Sentado al anochecer de aquel día en el corredor de mi casa, pienso en Proceso, mi amigo y mi vecino. Y le oigo – como otras tantas veces— picando el pasto de las vacas, allá en su casita, al pie de la cuesta, junto al riachuelo. Cetrino, algo corvetas, así es Proceso. Pobre, irritable, labriego laborioso y bueno.
Tiene tres vacas, que pastean por las callecitas y que le ayudan a vivir con la escasa leche que dan y que él vende. Eso, los jornales y la casita es cuanto posee.
Ahora le oigo: vocea a las vacas voraces y con sus palabras agria el anochecer gris, nublado y triste.

Ahora nos hemos vuelto a ver y trabajamos juntos. Ha transcurrido un año. Para mí casi todo está lo mismo. De nuevo sembramos frijoles invernizos.
Proceso ha pasado días amargos. Murieron las vacas y murió también la hija menor.
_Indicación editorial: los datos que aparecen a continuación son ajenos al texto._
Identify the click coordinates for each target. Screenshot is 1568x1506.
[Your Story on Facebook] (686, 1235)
Para comprar unos bueyes, hipotecó la casita. Con los bueyes, se hizo boyero urbano. Malos tiempos, trabajo escaso. Días hubo en que no ganó ni para el sustento de los animales.
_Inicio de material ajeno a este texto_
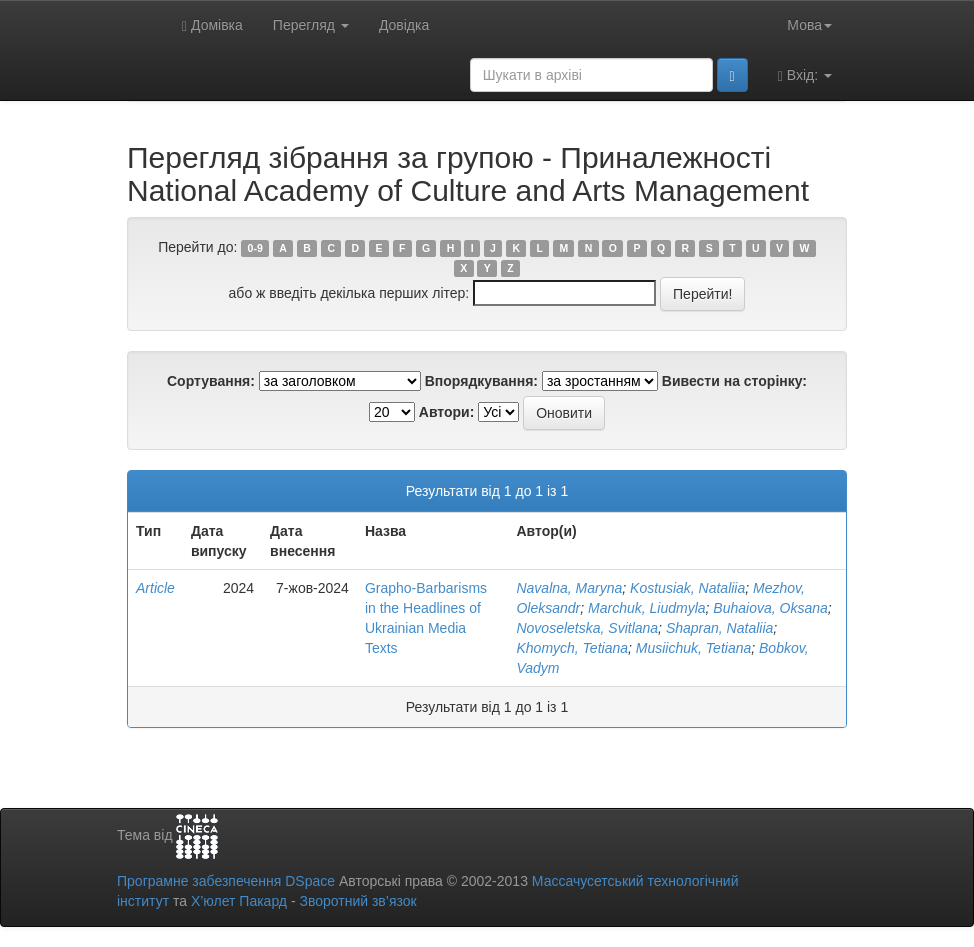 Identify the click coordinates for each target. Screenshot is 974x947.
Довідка (404, 25)
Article (155, 588)
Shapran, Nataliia (719, 628)
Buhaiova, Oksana (770, 608)
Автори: (447, 412)
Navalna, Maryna (569, 588)
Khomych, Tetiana (572, 648)
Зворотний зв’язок (357, 901)
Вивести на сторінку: (734, 381)
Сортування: (211, 381)
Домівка (212, 25)
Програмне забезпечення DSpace (226, 881)
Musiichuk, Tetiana (693, 648)
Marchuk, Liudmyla (647, 608)
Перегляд (311, 25)
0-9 (255, 248)
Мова (809, 25)
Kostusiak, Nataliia (687, 588)
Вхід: (805, 75)
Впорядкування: (481, 381)
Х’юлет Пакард (239, 901)
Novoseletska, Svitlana (587, 628) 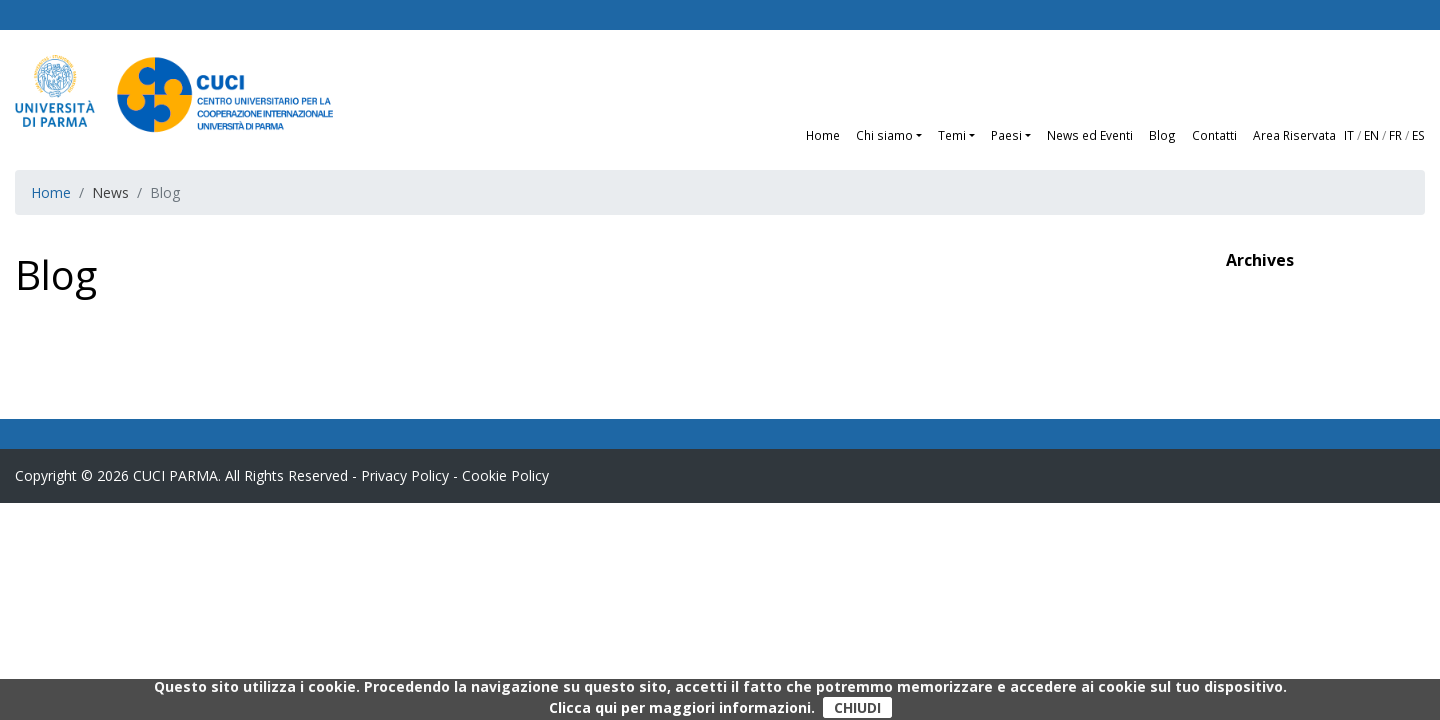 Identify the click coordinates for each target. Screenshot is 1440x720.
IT (1349, 135)
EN (1371, 135)
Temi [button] (952, 135)
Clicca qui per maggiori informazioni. (682, 707)
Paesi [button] (1006, 135)
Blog (1162, 135)
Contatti (1214, 135)
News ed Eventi (1090, 135)
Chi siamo (884, 135)
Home (823, 135)
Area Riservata (1294, 135)
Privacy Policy (405, 475)
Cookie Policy (505, 475)
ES (1418, 135)
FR (1395, 135) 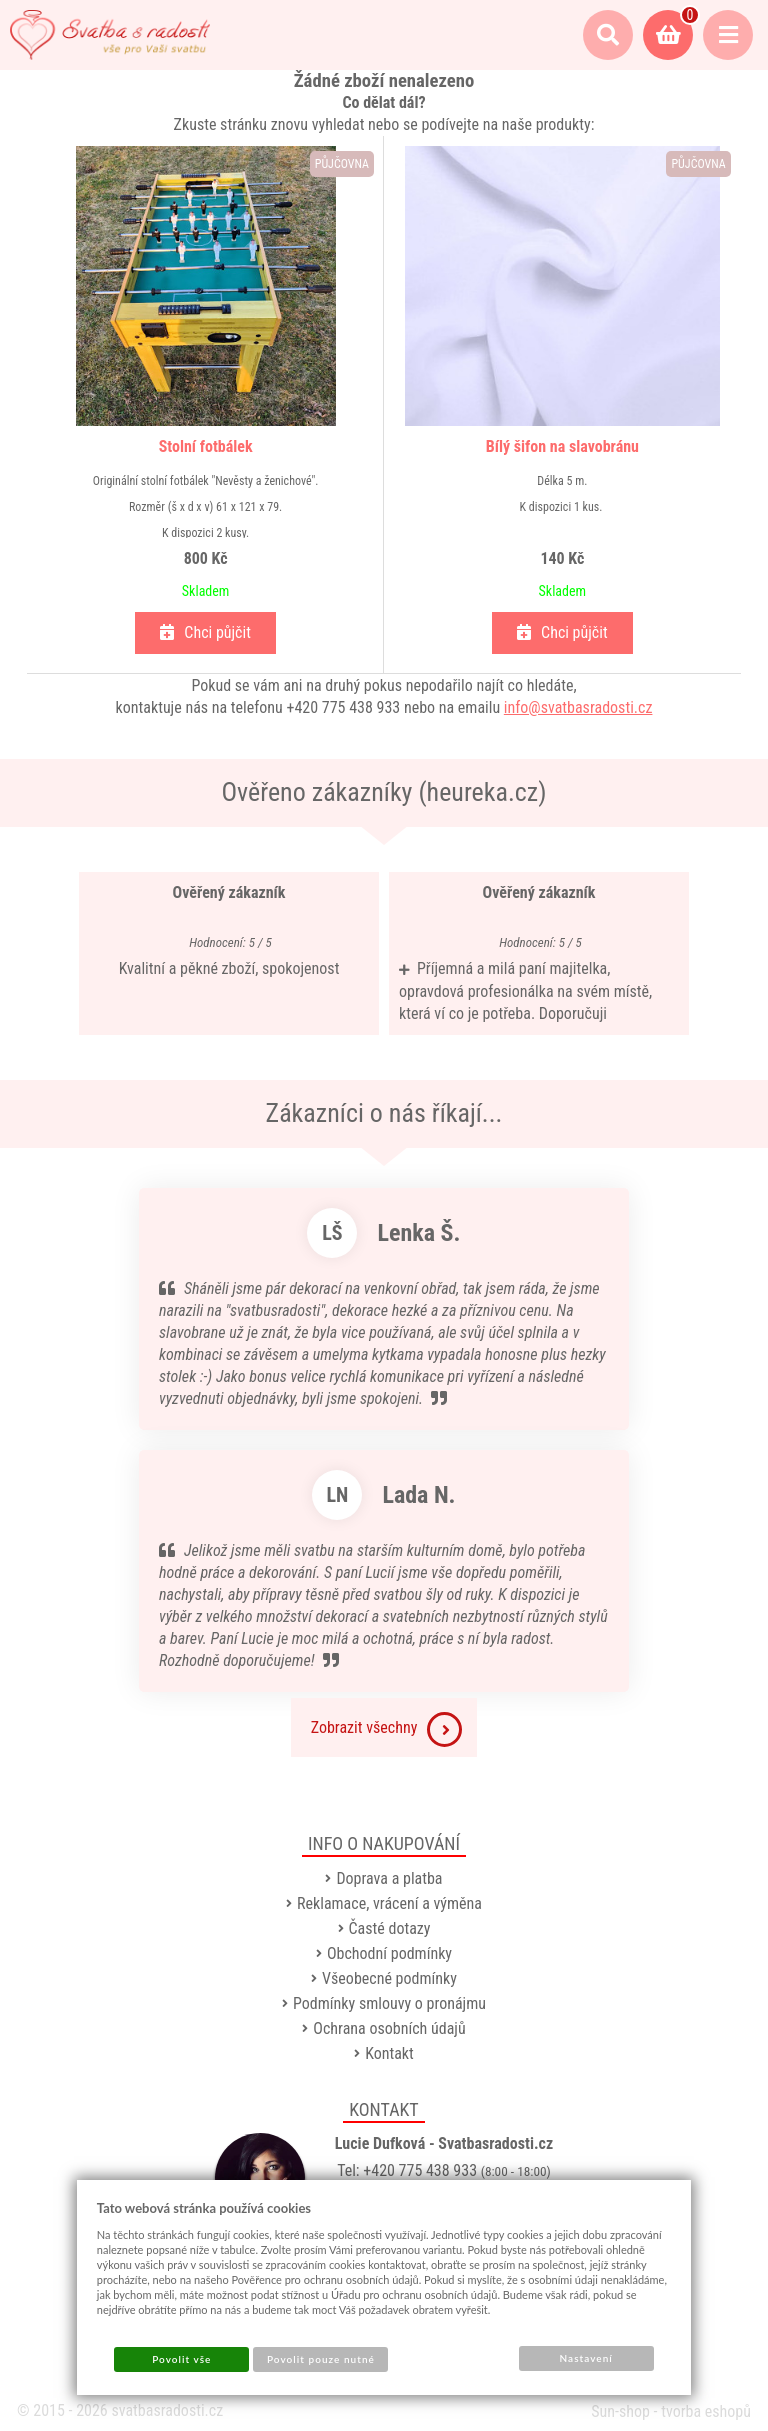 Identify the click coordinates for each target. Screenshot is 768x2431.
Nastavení (586, 2358)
Luego, la enfermedad suya y el deshacerse de los bueyes para pagar gastos de médico. Y lo peor: la tartamudez que le quedó a ratos.
--¿Y qué le parece? Toda esta tuerce me viene desde que llegó el Cholo a la casa. Porque el Cholo nos ha traído la mala sombra. ¿Sabía, don Joaquín? Y de eso nadie me saca.
Así decía el pobre Proceso, entre enternecido e irritado.
Y esto era lo cierto: que el Cholo debía una muerte allá en Guatemala, la de un compañero de trabajo en los ferrocarriles, y fugitivo, había venido a asilarse en casa de su hermana. Y mientras él viviera con ellos, las desventuras no cesarían de perseguirlo.
--Y lo verá, don Joaquín. La casita se perderá también, porque estamos salados.
El Cholo en vano había buscado trabajo y prometido irse. ¿Y cómo despacharlo?
Transcurrieron los días implacables, de mal en peor. Proceso ha resuelto irse. ¿A dónde?
--A las Mesas, con la mujer y la hija. Allí hay leche, frijoles y trabajo. Ahí quedan la casita y el solar. Que se los cojan por lo que debo.
--¿Y el Cholo?
--Ahí queda también. Que él se las componga como pueda.

Pero el curso de la vida sigue su propio y misterioso destino. ¿Al fin se fue Proceso Vega a las Mesas? No se fue, porque un día de tantos murió, quebrantado de sufrir.
¿Y qué es ahora del Cholo, de la casita, de Juana, de Baltasara –la hija—? ¡Sólo Dios lo sabe!